| "Ich
habe Ray Charles zum ersten Mal gehört, als ich ein
Zehnjähriger in North Carolina war. Damals war "Georgia On
My Mind" eine grosser Hit von ihm. Seit damals bin ich von
Ray und seiner Musik sehr begeistert. So wie Elvis und all
die grossen Popmusiker, hatte Ray Charles die Fähigkeit,
glaubwürdig in mehreren Stilrichtungen zu singen. Von R&B,
zu Gospel, Rock ´n´Roll oder zuckersüßen Balladen - Ray
Charles hat alles genial gemacht und Musikgeschichte damit
geschrieben. Zusammen mit meinem langjährigen musikalischen
Begleiter - Peter Thanel (am Klavier) werden wir am 3. und
4. Juni unser Bestes tun, um Ray und seine Musik zu ehren.
" -- Mark Janicello
Zu Ray
Charles:
Die Geschichte von Ray Charles Robinson, einer der
bedeutensten Rhythm And Blues- und Soul-Musiker, beginnt am
23. September 1930 in Albany, Georgia, USA. Er wächst in
ärmlichen Verhältnissen zusammen mit seiner Mutter und
seinem jüngeren Bruder in der Kleinstadt Greenville,
Florida, auf.
Bei Ray wurde mit 5 Jahren grüner Star diagnostiziert.

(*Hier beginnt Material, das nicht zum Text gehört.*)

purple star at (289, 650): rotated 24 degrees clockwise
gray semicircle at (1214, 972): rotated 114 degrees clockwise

Innerhalb von zwei Jahren verschlechtert sich sein
Sehvermögen bis zur völligen Blindheit. Seine Mutter hat
Sorge, dass er wegen seiner Behinderung zu sehr von anderen
Menschen abhängig ist. Mit der Zeit trainiert er sich
Techniken an: hauptsächlich auf sein Gehör gestützt, kann
er sich orientieren. Später schickt Miss Robinson ihren
Sohn in eine Blindenschule. In der Schule lernt er neben
den üblichen Dingen die Blindenschrift und bekommt
Klavierunterricht.
Im Mai 1945 stirbt seine Mutter. Er kann bei Bekannten
wohnen, ist aber gewillt, jetzt selber seinen
Lebensunterhalt zu verdienen. Das versucht er mit Musik. Ray
geht zu der örtlichen Musikergewerkschaft und beginnt sich
bekannt zu machen, in dem er bei jeder Jamsession dabei ist.

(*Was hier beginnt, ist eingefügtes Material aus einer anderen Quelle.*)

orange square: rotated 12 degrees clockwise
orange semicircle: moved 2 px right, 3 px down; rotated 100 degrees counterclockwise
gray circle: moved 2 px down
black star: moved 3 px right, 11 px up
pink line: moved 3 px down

1950 übersiedelt Ray Charles nach Los Angeles. Sein Trio
nimmt zwar bei Swingtime Records noch ein paar Stücke auf,
doch in L.A. bekommen sie keine Auftrittsmöglichkeiten,
sodass sie die Band auflösen. Ray Charles arbeitet mit
anderen, nimmt aber immer wieder eigene Sachen auf.

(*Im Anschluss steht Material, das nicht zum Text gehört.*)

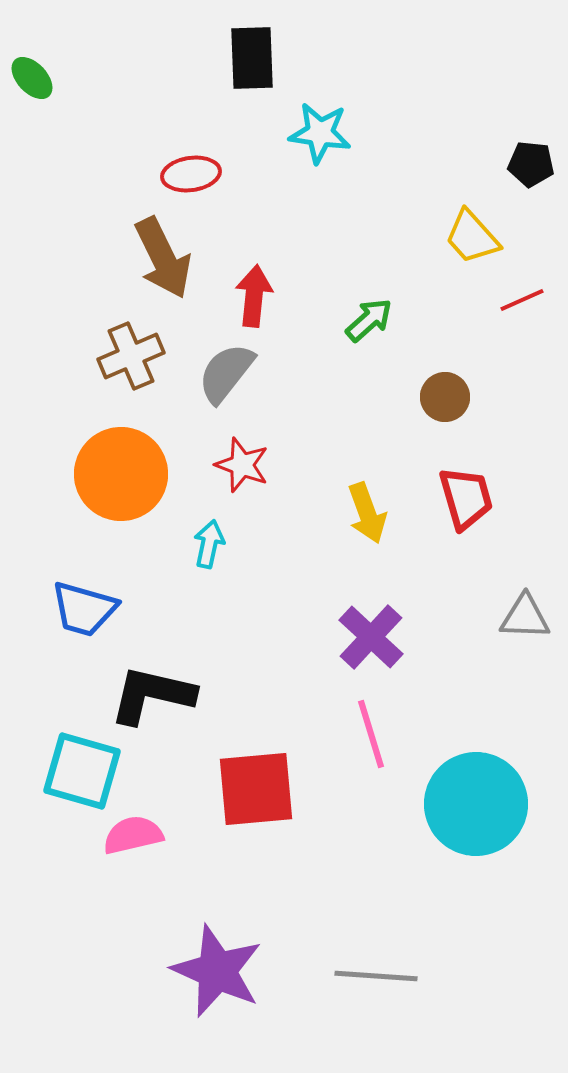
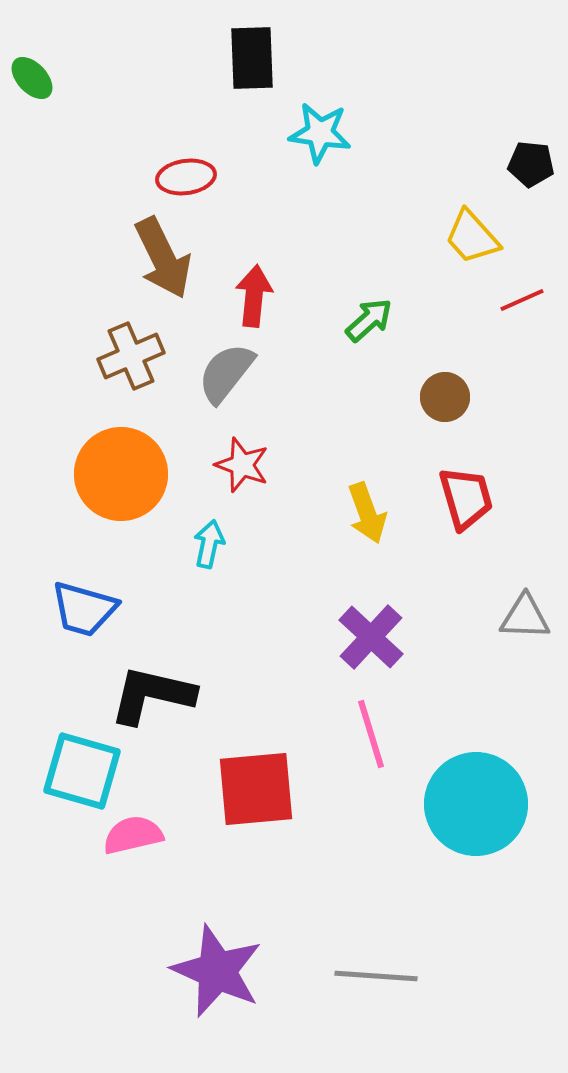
red ellipse: moved 5 px left, 3 px down
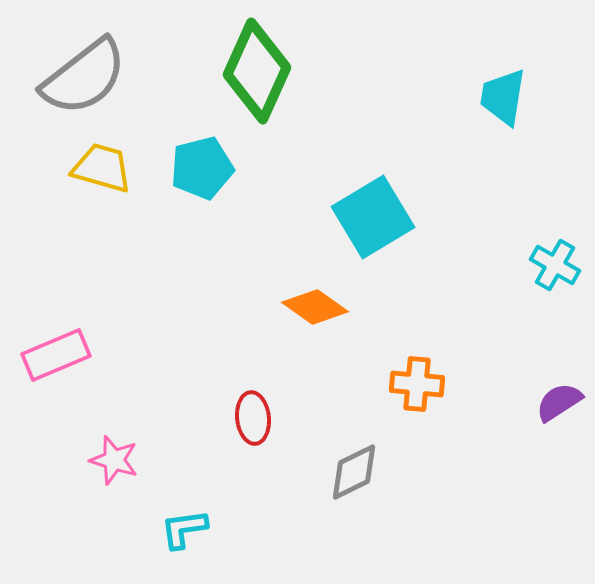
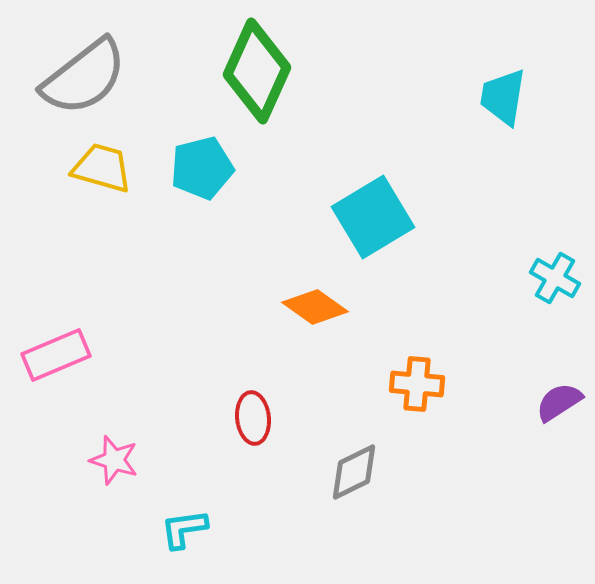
cyan cross: moved 13 px down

Er kommt bei einer New Yorker Agentur unter und wechselt zu
dem Label Atlantic. Seine ersten Stücke, die er dort
aufnimmt, sind zum Beispiel "Messin' Around" und "It Should
Have Been Me". Stilistisch bewegen sie sich zwischen Swing
und Rhythm'n'Blues. Ray geht 1953 zum ersten Mal auf Solo
Tournee mit wechselnden Musikern in jeder Stadt.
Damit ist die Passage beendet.